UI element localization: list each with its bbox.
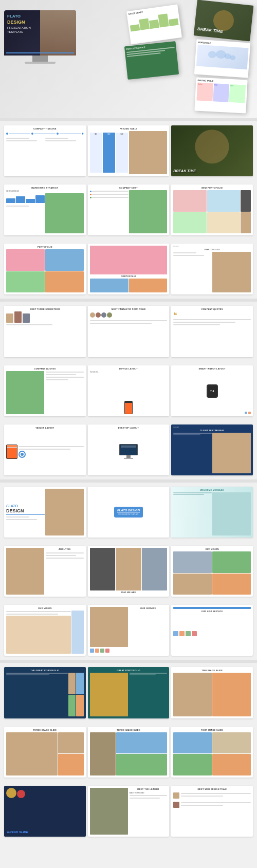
slide-about-us: ABOUT US <box>4 546 86 597</box>
slide-flato-cover: FLATO DESIGN <box>4 487 86 538</box>
four-img-2 <box>212 732 251 754</box>
text-placeholder <box>90 323 152 324</box>
slide-client-testimonial: CLIENT CLIENT TESTIMONIAL <box>171 424 253 475</box>
two-img-right <box>212 673 251 716</box>
slides-grid-row4: MEET THREE MUSKETEER MEET FANTASTIC FOUR… <box>0 302 257 361</box>
box-divider <box>117 512 140 513</box>
slide-company-quotes-2: COMPANY QUOTES <box>4 365 86 416</box>
slide-welcome-message: WELCOME MESSAGE <box>171 487 253 538</box>
slide-pricing-table: PRICING TABLE $10 $20 $40 <box>88 125 170 176</box>
great-portfolio-2-title: GREAT PORTOFOLIO <box>90 669 168 672</box>
portfolio-block <box>6 249 45 271</box>
leader-name: WADE THOMSOSAN <box>130 792 168 794</box>
our-vision-1-title: OUR VISION <box>173 548 251 550</box>
four-team-title: MEET FANTASTIC FOUR TEAM <box>90 308 168 310</box>
text-placeholder <box>130 674 156 675</box>
icon <box>245 412 247 414</box>
world-map-svg <box>201 47 243 67</box>
three-img-shelf <box>90 732 116 775</box>
color-block <box>173 212 206 234</box>
portfolio-3-subtitle: PORTO <box>173 246 251 248</box>
our-service-title: OUR SERVICE <box>130 607 168 610</box>
list-icon <box>179 631 185 636</box>
slide-break-slide: BREAK SLIDE <box>4 786 86 837</box>
break-time-main-text: BREAK TIME <box>173 169 251 173</box>
text-placeholder <box>19 446 84 447</box>
service-icon <box>90 649 94 653</box>
client-label: CLIENT <box>173 427 251 429</box>
hero-section: FLATO DESIGN PRESENTATION TEMPLATE SALES… <box>0 0 257 118</box>
slide-flato-design-2: FLATO DESIGN PRESENTATION TEMPLATE <box>88 487 170 538</box>
pricing-basic: $10 <box>90 133 102 173</box>
four-img-3 <box>173 754 212 775</box>
slide-our-vision-1: OUR VISION <box>171 546 253 597</box>
web-team-row <box>173 802 251 808</box>
four-image-title: FOUR IMAGE SLIDE <box>173 729 251 731</box>
person-thumb <box>96 312 101 318</box>
pricing-table-preview: PRICING TABLE BASIC PRO ENT <box>194 77 247 113</box>
circle-inner <box>21 453 24 456</box>
slide-great-portfolio-2: GREAT PORTOFOLIO <box>88 667 170 718</box>
portfolio-3-title: PORTOFOLIO <box>173 248 251 251</box>
list-service-preview: OUR LIST SERVICE <box>124 41 179 80</box>
company-quotes-title: COMPANY QUOTES <box>173 308 251 310</box>
three-image-2-title: THREE IMAGE SLIDE <box>90 729 168 731</box>
text-placeholder <box>45 138 68 139</box>
text-placeholder <box>6 673 68 674</box>
slide-four-image: FOUR IMAGE SLIDE <box>171 727 253 778</box>
vision-block <box>212 551 251 573</box>
slide-company-quotes-1: COMPANY QUOTES ❝ <box>171 306 253 357</box>
three-musketeer-title: MEET THREE MUSKETEER <box>6 308 84 310</box>
our-vision-2-title: OUR VISION <box>6 607 84 610</box>
slides-grid-row7: FLATO DESIGN FLATO DESIGN PRESENTATION T… <box>0 483 257 542</box>
text-placeholder <box>173 433 212 434</box>
flato-box-title: FLATO DESIGN <box>117 509 140 512</box>
vision-side-img <box>71 611 84 654</box>
text-placeholder <box>173 319 251 320</box>
testimonial-img <box>212 433 251 473</box>
portfolio-sport-img <box>90 673 128 716</box>
slide-four-team: MEET FANTASTIC FOUR TEAM <box>88 306 170 357</box>
smart-watch-title: SMART WATCH LAYOUT <box>173 367 251 370</box>
portfolio-img-top <box>90 246 168 274</box>
slide-three-image-2: THREE IMAGE SLIDE <box>88 727 170 778</box>
portfolio-block <box>68 695 76 716</box>
strategy-image <box>45 193 84 233</box>
slide-marketing-strategy: MARKETING STRATEGY 01/16 $400 $4,520 <box>4 184 86 235</box>
quote-mark: ❝ <box>173 311 251 319</box>
about-us-title: ABOUT US <box>46 548 84 550</box>
text-placeholder <box>173 492 212 493</box>
list-icon <box>186 631 191 636</box>
team-member-img <box>173 792 179 799</box>
break-time-preview: BREAK TIME <box>194 0 254 42</box>
timeline-row-1 <box>6 133 84 135</box>
slide-tablet-layout: TABLET LAYOUT <box>4 424 86 475</box>
leader-img <box>90 788 128 835</box>
company-cost-title: COMPANY COST <box>90 187 168 189</box>
text-placeholder <box>6 611 71 612</box>
team-person <box>6 313 13 323</box>
text-placeholder <box>45 140 76 141</box>
color-block <box>207 190 240 212</box>
device-stats: 750 506 99+ <box>90 371 168 373</box>
slide-great-portfolio-1: THE GREAT PORTOFOLIO <box>4 667 86 718</box>
brand-line <box>6 514 45 515</box>
text-placeholder <box>130 798 160 799</box>
service-icon <box>105 649 109 653</box>
text-placeholder <box>173 322 235 323</box>
slide-new-portfolio: NEW PORTOFOLIO <box>171 184 253 235</box>
web-team-row <box>173 792 251 799</box>
monitor-screen: FLATO DESIGN PRESENTATION TEMPLATE <box>4 10 76 56</box>
monitor-bottom-bar <box>6 52 74 53</box>
pricing-table-title: PRICING TABLE <box>90 127 168 130</box>
text-placeholder <box>6 516 29 518</box>
desktop-base <box>124 458 133 459</box>
desktop-device <box>119 444 138 455</box>
slides-grid-row8: ABOUT US WHO WE ARE OUR VISION <box>0 542 257 601</box>
pricing-pro: $20 <box>103 133 115 173</box>
person-thumb <box>90 312 95 318</box>
slides-grid-row10: THE GREAT PORTOFOLIO GREAT PORTOFOLIO <box>0 663 257 722</box>
three-image-1-title: THREE IMAGE SLIDE <box>6 729 84 731</box>
quotes-img <box>6 371 44 414</box>
flato-box: FLATO DESIGN PRESENTATION TEMPLATE <box>114 507 143 518</box>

= Problem details =
A single number, please: the count of lines above that contain the string "pricing".

= Written answer =
5